— Да какая вина, Господи? — закатил глаза Хельмут. Но Генрих возражений не принимал — он переложил колчан на его колени и взглянул ему в глаза с каким-то необъяснимым вызовом, требованием.
— Посмотри, — велел он.
Именно велел. Как лорд, как сюзерен. И Хельмут не мог нарушить приказ.
Он приподнял колчан, внимательно оглядел узор, в очередной раз восхитившись его тонкостью и проработанностью. Затем Хельмут извлёк лук — чуть меньше, чем его погибший старый, из более тёмного дерева, с уже снаряженной тетивой, совершенно новый, блестящий от полировки… Он вертел его в руках, оглядывая то одно плечо, то другое, затем начал рассматривать рукоять: на ней тоже был узор, не такой сложный, как на колчане, но тоже довольно красивый и искусный.
— Я бы опробовал, если бы здесь было где развернуться. — Хельмут окинул взглядом шатёр. — Поэтому как только в себя приду — так сразу к мишеням.
Он положил лук и колчан на лежанку рядом с собой, поправил воротник синего дублета и снова взглянул Генриху в глаза — пытливо и, как ему думалось, загадочно.

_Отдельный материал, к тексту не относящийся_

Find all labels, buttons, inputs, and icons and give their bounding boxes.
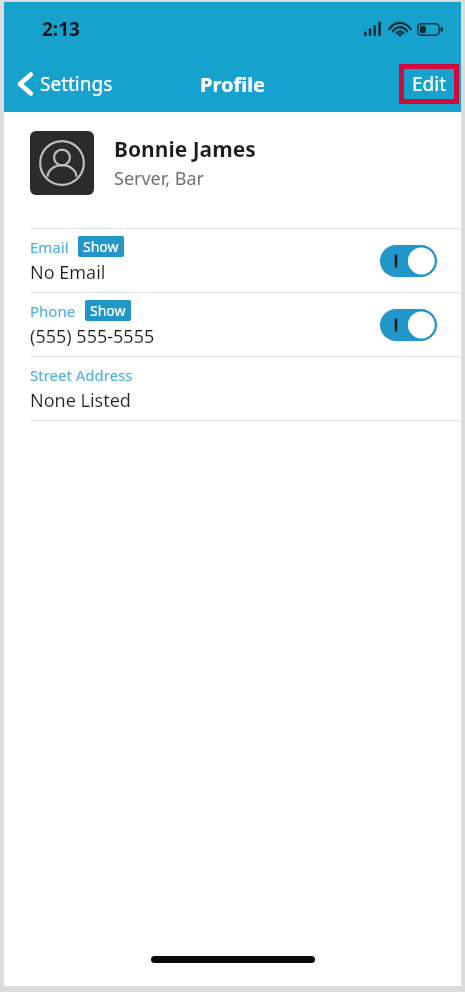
staticText: (555) 555-5555 <box>30 324 155 349</box>
staticText: Settings <box>40 71 113 97</box>
staticText: Show <box>90 301 126 320</box>
button[interactable]: Settings <box>12 65 119 103</box>
staticText: Show <box>83 237 119 256</box>
button[interactable]: Toggle visibility <box>380 245 437 277</box>
button[interactable]: Toggle visibility <box>380 309 437 341</box>
staticText: None Listed <box>30 388 131 413</box>
staticText: Edit <box>412 71 447 97</box>
staticText: 2:13 <box>42 16 80 42</box>
button[interactable]: Phone <box>4 293 461 356</box>
staticText: No Email <box>30 260 106 285</box>
button[interactable]: Street Address <box>4 357 461 420</box>
button[interactable]: Bonnie James <box>4 131 461 195</box>
button[interactable]: Edit <box>404 69 454 99</box>
staticText: Email <box>30 237 69 257</box>
staticText: Street Address <box>30 365 133 385</box>
button[interactable]: Show <box>85 300 131 321</box>
staticText: Phone <box>30 301 76 321</box>
button[interactable]: Show <box>78 236 124 257</box>
staticText: Profile <box>200 71 266 98</box>
button[interactable]: Email <box>4 229 461 292</box>
staticText: Bonnie James <box>114 135 256 164</box>
staticText: Server, Bar <box>114 166 205 191</box>
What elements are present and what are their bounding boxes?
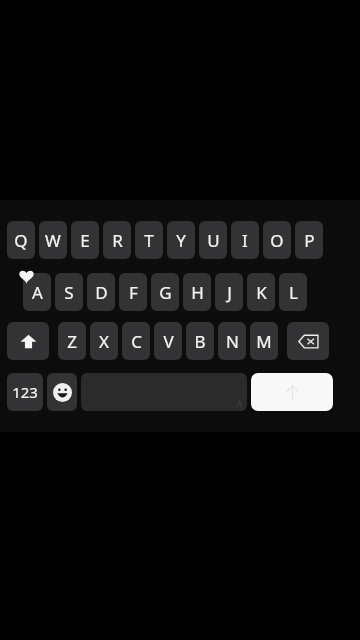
button[interactable]: B — [186, 322, 214, 360]
staticText: V — [163, 330, 174, 353]
staticText: F — [129, 281, 138, 304]
button[interactable]: P — [295, 221, 323, 259]
staticText: Z — [67, 330, 77, 353]
staticText: M — [256, 330, 272, 353]
button[interactable]: Y — [167, 221, 195, 259]
staticText: W — [45, 229, 61, 252]
button[interactable]: R — [103, 221, 131, 259]
staticText: B — [194, 330, 206, 353]
staticText: S — [64, 281, 74, 304]
button[interactable]: 123 — [7, 373, 43, 411]
button[interactable]: I — [231, 221, 259, 259]
staticText: Y — [176, 229, 186, 252]
staticText: P — [304, 229, 315, 252]
button[interactable]: D — [87, 273, 115, 311]
button[interactable]: T — [135, 221, 163, 259]
button[interactable]: N — [218, 322, 246, 360]
staticText: Q — [14, 229, 28, 252]
staticText: X — [99, 330, 109, 353]
staticText: U — [207, 229, 220, 252]
button[interactable]: U — [199, 221, 227, 259]
button[interactable]: W — [39, 221, 67, 259]
button[interactable]: H — [183, 273, 211, 311]
button[interactable]: F — [119, 273, 147, 311]
button[interactable]: S — [55, 273, 83, 311]
button[interactable]: Q — [7, 221, 35, 259]
staticText: 123 — [12, 382, 38, 402]
staticText: E — [80, 229, 90, 252]
staticText: I — [242, 229, 248, 252]
button[interactable]: Emoji — [47, 373, 77, 411]
staticText: A — [32, 281, 43, 304]
button[interactable]: E — [71, 221, 99, 259]
button[interactable]: L — [279, 273, 307, 311]
button[interactable]: M — [250, 322, 278, 360]
button[interactable]: G — [151, 273, 179, 311]
staticText: N — [226, 330, 239, 353]
staticText: L — [289, 281, 298, 304]
staticText: G — [159, 281, 172, 304]
staticText: O — [270, 229, 284, 252]
staticText: D — [95, 281, 108, 304]
button[interactable]: Shift — [7, 322, 49, 360]
button[interactable]: O — [263, 221, 291, 259]
staticText: H — [191, 281, 204, 304]
staticText: A — [237, 398, 243, 409]
button[interactable]: A — [23, 273, 51, 311]
staticText: R — [112, 229, 123, 252]
button[interactable]: V — [154, 322, 182, 360]
button[interactable]: X — [90, 322, 118, 360]
button[interactable]: C — [122, 322, 150, 360]
button[interactable]: K — [247, 273, 275, 311]
button[interactable]: Backspace — [287, 322, 329, 360]
staticText: T — [144, 229, 154, 252]
staticText: J — [227, 281, 232, 304]
button[interactable]: Z — [58, 322, 86, 360]
staticText: C — [131, 330, 142, 353]
button[interactable]: J — [215, 273, 243, 311]
button[interactable]: Enter — [251, 373, 333, 411]
staticText: K — [256, 281, 267, 304]
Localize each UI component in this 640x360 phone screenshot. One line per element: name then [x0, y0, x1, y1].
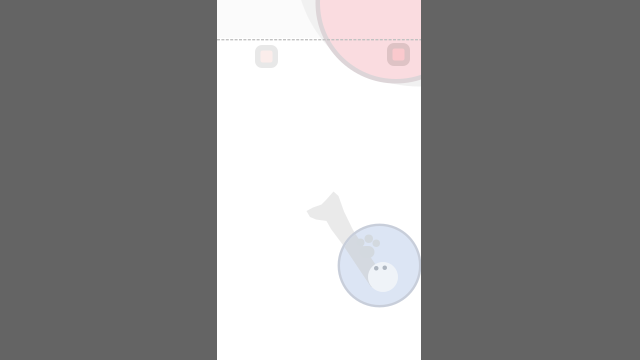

— Спасибо, — сказал Хельмут тихо. — Это самый прекрасный подарок из всех, что я только мог бы получить от тебя. Хотя… — Он наигранно задумался, прищурив глаза и ловя на себе обеспокоенный взгляд. — Можно я тебя поцелую?
Генрих лишь улыбнулся и едва заметно кивнул, но и этого Хельмуту был достаточно. Он обхватил его лицо руками, проведя большим пальцем по острой скуле, ещё на мгновение задержался на его изумрудных глазах, будто желая изучить каждую ресницу, а затем осторожно прижался губами к его губам — словно в первый раз, словно чего-то боясь… На самом деле Хельмут попросту задыхался от непередаваемой нежности, захватившей его душу, и не мог быть более уверенным и настойчивым.
Однако Генрих — мог.
Он, стараясь не задеть не до конца затянувшиеся раны Хельмута, провёл ладонью по его плечу, вторую руку положил на спину, заставив сильнее приблизиться к себе. Он перехватил инициативу и сам начал целовать Хельмута, причём целовать достаточно глубоко и требовательно. Ему оставалось лишь отвечать, и он покорился, а его пальцы запутались в мягких волосах Генриха.
Через мгновение Хельмут понял, что дрожит от чувств, внушаемых этим поцелуем, и что та звенящая нежность постепенно сгорает, превращаясь в жгучую страсть и тягучее желание. Это напоминало их первый поцелуй — тот тоже начался донельзя трепетно, несмело, а закончился… Хельмут усмехнулся прямо в губы Генриха, вспомнив, чем тогда всё обернулось.
И как же он, чёрт возьми, хотел и сейчас подобного продолжения…
***
Зимний острый воздух больно колол кожу и царапал лёгкие при каждом вдохе, холодные солнечные лучи, несмотря на тусклость, слепили глаза, но Хельмут всё равно рад был наконец-то выйти из шатра. Приподняв входное полотнище, некогда ярко-фиолетовое, а ныне выцветшее, он закрыл глаза и ощутил на лице дуновение ветра — от него взъерошились волосы и заколыхался плащ за спиной… Этот хрустальный холод свидетельствовал о том, что наконец-то пришла зима. Но снега и правда выпало совсем чуть-чуть, земля была едва прикрыта тончайшим бело-серым покрывалом, из-под которого проклёвывалась коричневая чахлая трава.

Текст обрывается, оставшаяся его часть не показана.